▸ **TRY IT**:
For each entry, return the text exactly and omit any image.

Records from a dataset
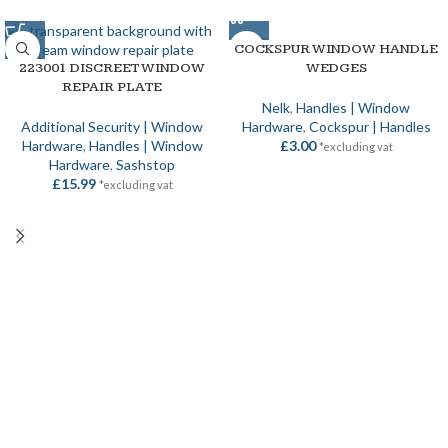
COCKSPUR WINDOW HANDLE
223001 DISCREET WINDOW
WEDGES
REPAIR PLATE
Nelk
,
Handles | Window
Additional Security | Window
Hardware
,
Cockspur | Handles
Hardware
,
Handles | Window
£
3.00
*excluding vat
Hardware
,
Sashstop
£
15.99
*excluding vat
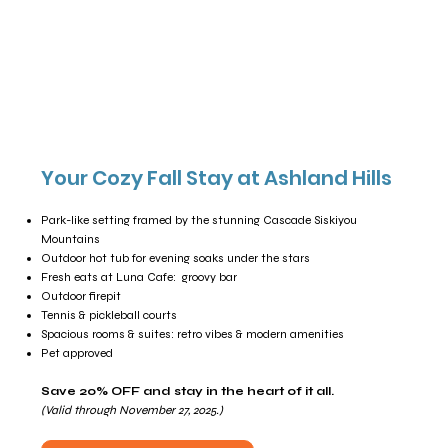
Your Cozy Fall Stay at Ashland Hills
Park-like setting framed by the stunning Cascade Siskiyou
Mountains
Outdoor hot tub for evening soaks under the stars
Fresh eats at Luna Cafe: groovy bar
Outdoor firepit
Tennis & pickleball courts
Spacious rooms & suites: retro vibes & modern amenities
Pet approved
Save 20% OFF and stay in the heart of it all.
(Valid through November 27, 2025.)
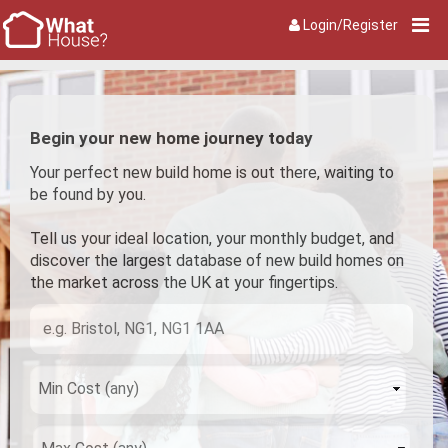
Login/Register
Begin your new home journey today
Your perfect new build home is out there, waiting to
be found by you.
Tell us your ideal location, your monthly budget, and
discover the largest database of new build homes on
the market across the UK at your fingertips.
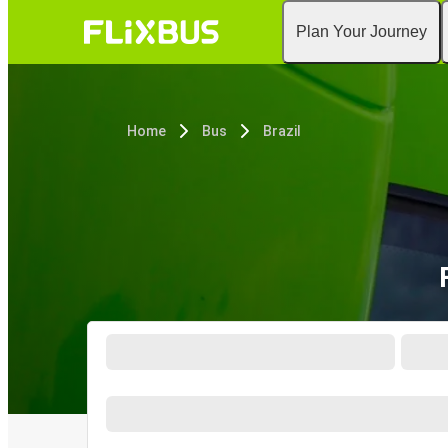
Plan Your Journey
Home
Bus
Brazil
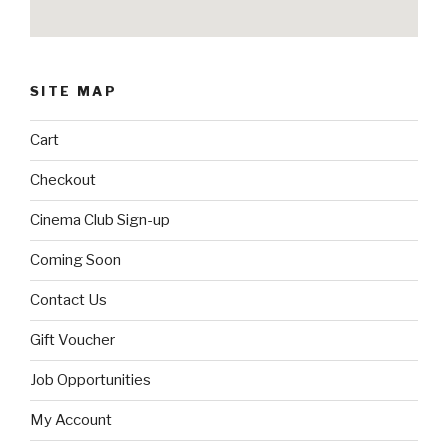
SITE MAP
Cart
Checkout
Cinema Club Sign-up
Coming Soon
Contact Us
Gift Voucher
Job Opportunities
My Account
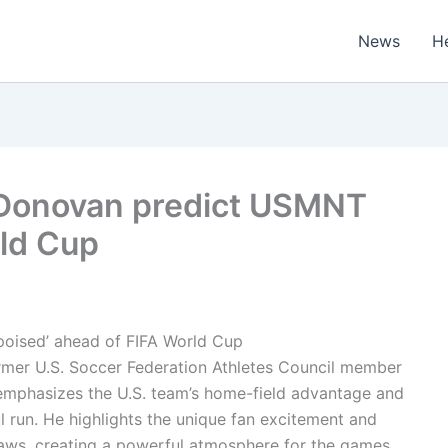
News
H
Donovan predict USMNT
ld Cup
 poised’ ahead of FIFA World Cup
ormer U.S. Soccer Federation Athletes Council member
emphasizes the U.S. team’s home-field advantage and
ul run. He highlights the unique fan excitement and
aws, creating a powerful atmosphere for the games.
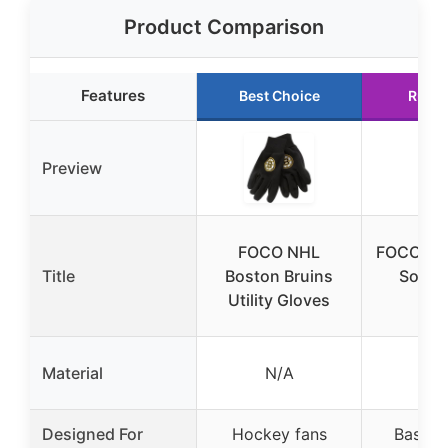
Product Comparison
Features
Best Choice
Runne
Preview
FOCO NHL
FOCO Bo
Title
Boston Bruins
Sox T
Utility Gloves
Glo
Material
N/A
N
Designed For
Hockey fans
Basebal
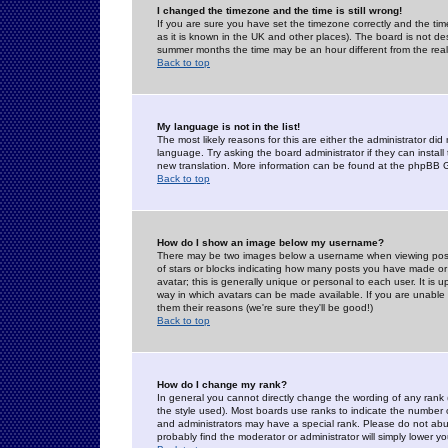
I changed the timezone and the time is still wrong!
If you are sure you have set the timezone correctly and the time 
as it is known in the UK and other places). The board is not 
summer months the time may be an hour different from the real 
Back to top
My language is not in the list!
The most likely reasons for this are either the administrator di
language. Try asking the board administrator if they can install
new translation. More information can be found at the phpBB G
Back to top
How do I show an image below my username?
There may be two images below a username when viewing posts. 
of stars or blocks indicating how many posts you have made or
avatar; this is generally unique or personal to each user. It is
way in which avatars can be made available. If you are unable 
them their reasons (we're sure they'll be good!)
Back to top
How do I change my rank?
In general you cannot directly change the wording of any rank
the style used). Most boards use ranks to indicate the number
and administrators may have a special rank. Please do not abuse
probably find the moderator or administrator will simply lower y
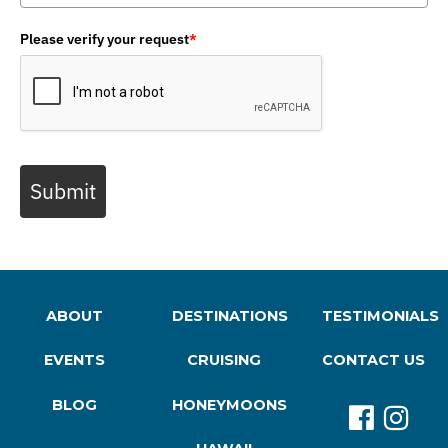
Please verify your request
*
Submit
ABOUT
DESTINATIONS
TESTIMONIALS
EVENTS
CRUISING
CONTACT US
BLOG
HONEYMOONS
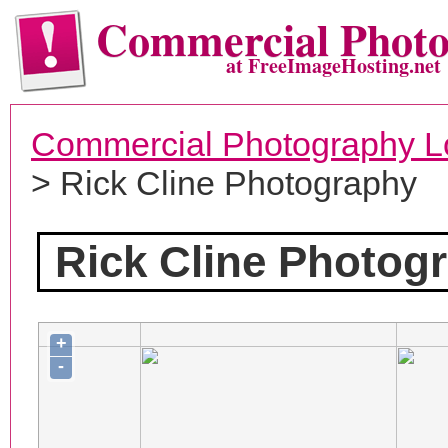
Commercial Phot
at FreeImageHosting.net
Commercial Photography L
> Rick Cline Photography
Rick Cline Photog
+
-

▸ **RESPONSE AREA**:
COCKSPUR WINDOW HANDLE
223001 DISCREET WINDOW
WEDGES
REPAIR PLATE
Nelk
,
Handles | Window
Additional Security | Window
Hardware
,
Cockspur | Handles
Hardware
,
Handles | Window
£
3.00
*excluding vat
Hardware
,
Sashstop
£
15.99
*excluding vat
Your Cozy Fall Stay at Ashland Hills
Park-like setting framed by the stunning Cascade Siskiyou
Mountains
Outdoor hot tub for evening soaks under the stars
Fresh eats at Luna Cafe: groovy bar
Outdoor firepit
Tennis & pickleball courts
Spacious rooms & suites: retro vibes & modern amenities
Pet approved
Save 20% OFF and stay in the heart of it all.
(Valid through November 27, 2025.)
Login/Register
Begin your new home journey today
Your perfect new build home is out there, waiting to
be found by you.
Tell us your ideal location, your monthly budget, and
discover the largest database of new build homes on
the market across the UK at your fingertips.
Plan Your Journey
Home
Bus
Brazil
SITE MAP
Cart
Checkout
Cinema Club Sign-up
Coming Soon
Contact Us
Gift Voucher
Job Opportunities
My Account
News
H
Donovan predict USMNT
ld Cup
 poised’ ahead of FIFA World Cup
ormer U.S. Soccer Federation Athletes Council member
emphasizes the U.S. team’s home-field advantage and
ul run. He highlights the unique fan excitement and
aws, creating a powerful atmosphere for the games.
Product Comparison
Features
Best Choice
Runne
Preview
FOCO NHL
FOCO Bo
Title
Boston Bruins
Sox T
Utility Gloves
Glo
Material
N/A
N
Designed For
Hockey fans
Basebal
I changed the timezone and the time is still wrong!
If you are sure you have set the timezone correctly and the time 
as it is known in the UK and other places). The board is not 
summer months the time may be an hour different from the real 
Back to top
My language is not in the list!
The most likely reasons for this are either the administrator di
language. Try asking the board administrator if they can install
new translation. More information can be found at the phpBB G
Back to top
How do I show an image below my username?
There may be two images below a username when viewing posts. 
of stars or blocks indicating how many posts you have made or
avatar; this is generally unique or personal to each user. It is
way in which avatars can be made available. If you are unable 
them their reasons (we're sure they'll be good!)
Back to top
How do I change my rank?
In general you cannot directly change the wording of any rank
the style used). Most boards use ranks to indicate the number
and administrators may have a special rank. Please do not abuse
probably find the moderator or administrator will simply lower y
Please verify your request
*
Submit
ABOUT
DESTINATIONS
TESTIMONIALS
EVENTS
CRUISING
CONTACT US
BLOG
HONEYMOONS
Commercial Phot
at FreeImageHosting.net
Commercial Photography L
> Rick Cline Photography
Rick Cline Photog
+
-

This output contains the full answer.